To cover the shortfall, the city is loaning $120,000 from the General Fund — your tax dollars — to prop up a program that was supposed to pay for itself. That loan was already pre-approved at the January 26 meeting, buried in the consent agenda before most people knew there was a problem.
The financial projections for this public program, operating on public streets with public money, are labeled “Confidential and Trade Secret” in the agenda packet.
This $821,000 budget amendment was on the consent agenda — meaning no discussion required.
They Moved the Executive Session Up
Here’s how tonight played out: Council went into executive session almost immediately after public comment, which covered very little. Normally executive sessions happen at the end of the meeting. Moving it up meant that most of the public — people who showed up to watch their government work — left before council came back out, because nobody knows how long an executive session will last.
The result: the biggest financial story of the night — the parking budget failure — got zero public discussion. Whether the early executive session was designed to clear the room or just convenient timing, the effect was the same: the most significant budget correction this council has processed in months happened with almost no one watching.
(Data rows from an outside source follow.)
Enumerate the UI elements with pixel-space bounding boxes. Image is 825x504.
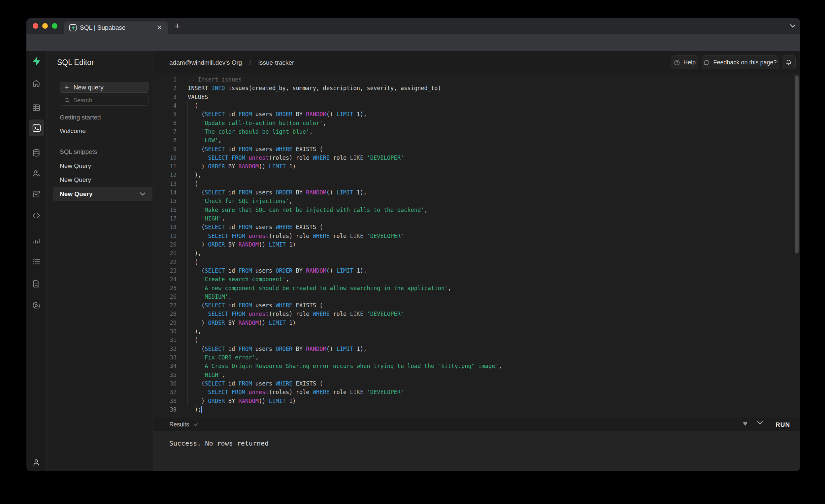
table-editor-icon[interactable] <box>31 103 41 113</box>
code-line[interactable]: 30 ), <box>153 327 800 336</box>
rail-divider <box>31 229 42 229</box>
code-line[interactable]: 12 ), <box>153 171 800 179</box>
code-line[interactable]: 13 ( <box>153 179 800 188</box>
notifications-button[interactable] <box>782 56 796 69</box>
code-line[interactable]: 14 (SELECT id FROM users ORDER BY RANDOM… <box>153 188 800 197</box>
tab-sql-supabase[interactable]: SQL | Supabase ✕ <box>64 21 168 34</box>
tab-close-icon[interactable]: ✕ <box>155 23 164 32</box>
code-line[interactable]: 18 (SELECT id FROM users WHERE EXISTS ( <box>153 223 800 231</box>
code-line[interactable]: 37 SELECT FROM unnest(roles) role WHERE … <box>153 388 800 397</box>
nav-rail <box>26 51 47 471</box>
results-dropdown[interactable]: Results <box>169 418 198 431</box>
chevron-down-icon <box>194 424 198 426</box>
run-button[interactable]: RUN <box>775 418 790 431</box>
search-icon <box>64 97 70 103</box>
new-tab-button[interactable]: + <box>172 21 182 31</box>
code-line[interactable]: 15 'Check for SQL injections', <box>153 197 800 205</box>
code-line[interactable]: 32 (SELECT id FROM users ORDER BY RANDOM… <box>153 345 800 353</box>
feedback-button[interactable]: Feedback on this page? <box>702 56 778 69</box>
code-line[interactable]: 5 (SELECT id FROM users ORDER BY RANDOM(… <box>153 110 800 119</box>
search-input[interactable]: Search <box>60 95 149 105</box>
results-output: Success. No rows returned <box>153 431 800 471</box>
code-line[interactable]: 29 ) ORDER BY RANDOM() LIMIT 1) <box>153 318 800 327</box>
code-line[interactable]: 8 'LOW', <box>153 136 800 145</box>
code-line[interactable]: 33 'Fix CORS error', <box>153 353 800 362</box>
code-line[interactable]: 3VALUES <box>153 93 800 101</box>
code-line[interactable]: 34 'A Cross Origin Resource Sharing erro… <box>153 362 800 370</box>
browser-window: SQL | Supabase ✕ + <box>26 18 800 471</box>
screenshot-stage: SQL | Supabase ✕ + <box>0 0 825 504</box>
code-line[interactable]: 28 SELECT FROM unnest(roles) role WHERE … <box>153 309 800 318</box>
code-line[interactable]: 27 (SELECT id FROM users WHERE EXISTS ( <box>153 301 800 309</box>
code-line[interactable]: 1-- Insert issues <box>153 75 800 84</box>
feedback-button-label: Feedback on this page? <box>713 59 776 66</box>
code-line[interactable]: 17 'HIGH', <box>153 214 800 223</box>
code-line[interactable]: 6 'Update call-to-action button color', <box>153 119 800 127</box>
edge-functions-icon[interactable] <box>31 211 41 220</box>
account-icon[interactable] <box>31 457 41 467</box>
minimize-window-button[interactable] <box>42 23 48 29</box>
page-title: SQL Editor <box>57 58 94 67</box>
breadcrumb: adam@windmill.dev's Org / issue-tracker <box>169 51 294 74</box>
sql-editor-icon-active[interactable] <box>29 120 44 136</box>
code-line[interactable]: 25 'A new component should be created to… <box>153 284 800 292</box>
help-button[interactable]: Help <box>672 56 698 69</box>
help-button-label: Help <box>683 59 696 66</box>
success-message: Success. No rows returned <box>169 439 269 447</box>
code-line[interactable]: 35 'HIGH', <box>153 371 800 379</box>
code-lines: 1-- Insert issues2INSERT INTO issues(cre… <box>153 75 800 414</box>
tab-strip: SQL | Supabase ✕ + <box>26 18 800 34</box>
tab-title: SQL | Supabase <box>80 21 126 34</box>
code-line[interactable]: 10 SELECT FROM unnest(roles) role WHERE … <box>153 153 800 162</box>
code-line[interactable]: 24 'Create search component', <box>153 275 800 284</box>
code-line[interactable]: 36 (SELECT id FROM users WHERE EXISTS ( <box>153 379 800 388</box>
sidebar-item-new-query-selected[interactable]: New Query <box>53 187 152 201</box>
code-line[interactable]: 11 ) ORDER BY RANDOM() LIMIT 1) <box>153 162 800 171</box>
sidebar-item-new-query-1[interactable]: New Query <box>60 162 91 170</box>
storage-icon[interactable] <box>31 189 41 199</box>
favorite-heart-icon[interactable]: ♥ <box>743 419 747 428</box>
run-options-chevron-icon[interactable] <box>757 421 763 424</box>
reports-icon[interactable] <box>31 236 41 245</box>
code-line[interactable]: 20 ) ORDER BY RANDOM() LIMIT 1) <box>153 240 800 249</box>
docs-icon[interactable] <box>31 279 41 289</box>
code-line[interactable]: 16 'Make sure that SQL can not be inject… <box>153 206 800 214</box>
settings-gear-icon[interactable] <box>31 301 41 310</box>
breadcrumb-project[interactable]: issue-tracker <box>258 59 294 66</box>
sql-editor-sidebar: SQL Editor + New query Search Getting st… <box>47 51 153 471</box>
breadcrumb-org[interactable]: adam@windmill.dev's Org <box>169 59 242 66</box>
search-placeholder: Search <box>73 97 92 104</box>
code-line[interactable]: 4 ( <box>153 101 800 110</box>
code-line[interactable]: 31 ( <box>153 336 800 344</box>
code-line[interactable]: 22 ( <box>153 258 800 266</box>
new-query-button[interactable]: + New query <box>60 82 149 93</box>
code-line[interactable]: 23 (SELECT id FROM users ORDER BY RANDOM… <box>153 266 800 275</box>
tab-search-chevron-icon[interactable] <box>788 21 797 31</box>
sidebar-item-welcome[interactable]: Welcome <box>60 127 86 135</box>
code-line[interactable]: 19 SELECT FROM unnest(roles) role WHERE … <box>153 232 800 240</box>
project-topbar: adam@windmill.dev's Org / issue-tracker … <box>153 51 800 74</box>
code-line[interactable]: 39 ); <box>153 405 800 414</box>
sql-code-editor[interactable]: 1-- Insert issues2INSERT INTO issues(cre… <box>153 74 800 418</box>
help-icon <box>674 59 680 66</box>
bell-icon <box>785 59 792 66</box>
code-line[interactable]: 9 (SELECT id FROM users WHERE EXISTS ( <box>153 145 800 153</box>
code-line[interactable]: 26 'MEDIUM', <box>153 292 800 301</box>
logs-icon[interactable] <box>31 257 41 267</box>
code-line[interactable]: 38 ) ORDER BY RANDOM() LIMIT 1) <box>153 397 800 405</box>
chevron-down-icon[interactable] <box>140 193 145 196</box>
browser-toolbar: app.supabase.com/project/azahtnhqohyjerz… <box>26 34 800 51</box>
code-line[interactable]: 21 ), <box>153 249 800 258</box>
supabase-logo-icon[interactable] <box>31 56 41 66</box>
close-window-button[interactable] <box>33 23 38 29</box>
new-query-button-label: New query <box>74 84 103 91</box>
home-icon[interactable] <box>31 78 41 88</box>
auth-users-icon[interactable] <box>31 168 41 178</box>
code-line[interactable]: 7 'The color should be light blue', <box>153 127 800 136</box>
editor-scrollbar[interactable] <box>795 75 799 254</box>
database-icon[interactable] <box>31 148 41 158</box>
maximize-window-button[interactable] <box>52 23 57 29</box>
code-line[interactable]: 2INSERT INTO issues(created_by, summary,… <box>153 84 800 92</box>
plus-icon: + <box>65 83 69 92</box>
sidebar-item-new-query-2[interactable]: New Query <box>60 176 91 184</box>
Wastewater Infrastructure Is Failing
According to the agenda, council approved an emergency $30,398 purchase to replace aeration blower #4 at the wastewater treatment plant. This is the third blower failure in recent months — blowers #2 and #3 were already repaired or replaced in December. The money is being pulled from another capital project (membrane tank wall coating), which is now unfunded. This pattern of emergency spending and robbing one project to pay for another suggests the city’s infrastructure budget isn’t keeping up with aging equipment.
What Else Happened
Arbor Day was proclaimed for February 20. Two weeks ago, council reduced a $50,100 fine for illegally cutting 50 protected trees down to just the permit fee. The proclamation is nice. The enforcement precedent is not.
Minutes from the January 30 joint DDA/Council meeting were approved. That meeting was entirely executive session — zero public business. There is no recording or documentation about what was discussed.
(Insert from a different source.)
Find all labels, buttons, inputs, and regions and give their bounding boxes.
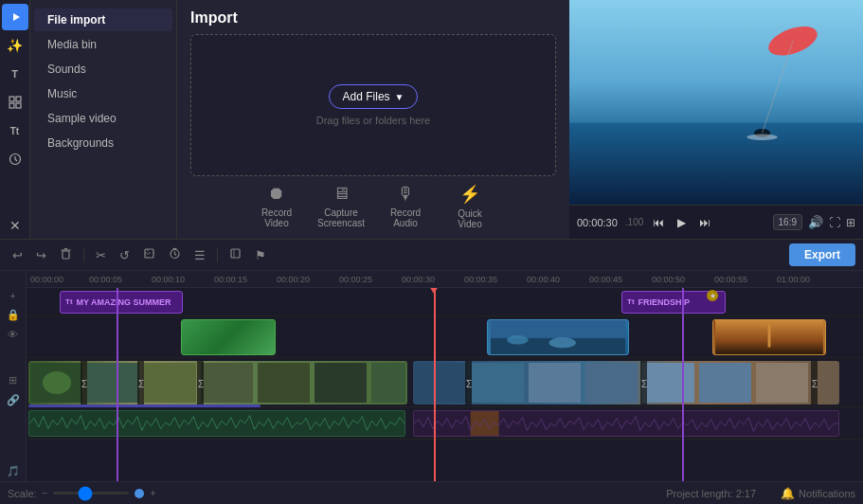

City Manager Jeff Moon brought a “Retreat Discussion” item with no supporting documents. The public had no way to know what direction he was asking council to consider.
Our Woodstock CAN members left after they announced the executive session. There’s no public comment allowed during executive sessions, no way to know how long they’ll last, and no transparency about what’s discussed. Waiting around for an unpredictable amount of time to watch them come back and adjourn isn’t a productive use of anyone’s evening — which is, of course, the point.
The Pattern
Budget corrections after the fact. Taxpayer money quietly backstopping programs that were sold as self-sustaining. Developer-friendly enforcement. Strategic direction shaped in retreats and executive sessions. Public meetings used for approval, not deliberation. And now, executive sessions moved earlier in the evening so fewer people are around when the real business gets handled.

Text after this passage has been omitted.